Set down the entries exactly as they appear, apart from the images, which stay out.

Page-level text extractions
<<<<
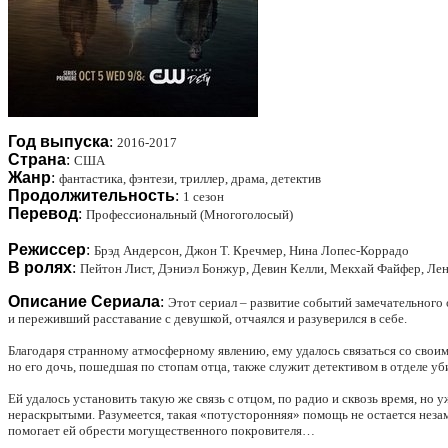
Год выпуска
:
2016-2017
Страна
:
США
Жанр
:
фантастика, фэнтези, триллер, драма, детектив
Продолжительность
:
1 сезон
Перевод
:
Профессиональный (Многоголосый)
Режиссер
:
Брэд Андерсон, Джон Т. Кречмер, Нина Лопес-Коррадо
В ролях
:
Пейтон Лист, Дэниэл Бонжур, Девин Келли, Мекхай Файфер, Лен
Описание Сериала
:
Этот сериал – развитие событий замечательного
и переживший расставание с девушкой, отчаялся и разуверился в себе.
Благодаря странному атмосферному явлению, ему удалось связаться со своим 
но его дочь, пошедшая по стопам отца, также служит детективом в отделе уб
Ей удалось установить такую же связь с отцом, по радио и сквозь время, но
нераскрытыми. Разумеется, такая «потусторонняя» помощь не остается неза
помогает ей обрести могущественного покровителя…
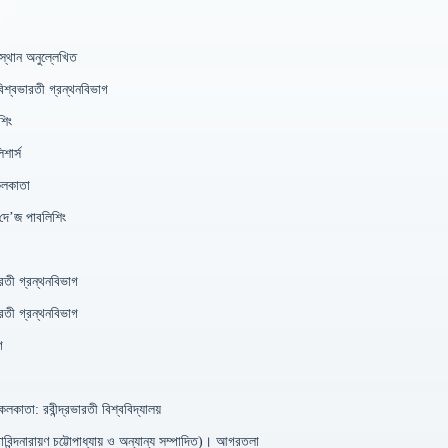
স্থান অনুল্লেখিত
িশ্বভারতী গ্রন্থনবিভাগ
শিং
শার্স
কলকাতা
 দে’জ পাবলিশিং
রতী গ্রন্থনবিভাগ
রতী গ্রন্থনবিভাগ
গ
কলকাতা: রবীন্দ্রভারতী বিশ্ববিদ্যালয়
 (গোবিন্দনারায়ণ চট্টোপাধ্যায় ও অন্যান্য সম্পাদিত)। আগরতলা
>>>>
Result of the task
Год выпуска
:
2016-2017
Страна
:
США
Жанр
:
фантастика, фэнтези, триллер, драма, детектив
Продолжительность
:
1 сезон
Перевод
:
Профессиональный (Многоголосый)
Режиссер
:
Брэд Андерсон, Джон Т. Кречмер, Нина Лопес-Коррадо
В ролях
:
Пейтон Лист, Дэниэл Бонжур, Девин Келли, Мекхай Файфер, Лен
Описание Сериала
:
Этот сериал – развитие событий замечательного
и переживший расставание с девушкой, отчаялся и разуверился в себе.
Благодаря странному атмосферному явлению, ему удалось связаться со своим 
но его дочь, пошедшая по стопам отца, также служит детективом в отделе уб
Ей удалось установить такую же связь с отцом, по радио и сквозь время, но
нераскрытыми. Разумеется, такая «потусторонняя» помощь не остается неза
помогает ей обрести могущественного покровителя…
স্থান অনুল্লেখিত
িশ্বভারতী গ্রন্থনবিভাগ
শিং
শার্স
কলকাতা
 দে’জ পাবলিশিং
রতী গ্রন্থনবিভাগ
রতী গ্রন্থনবিভাগ
গ
কলকাতা: রবীন্দ্রভারতী বিশ্ববিদ্যালয়
 (গোবিন্দনারায়ণ চট্টোপাধ্যায় ও অন্যান্য সম্পাদিত)। আগরতলা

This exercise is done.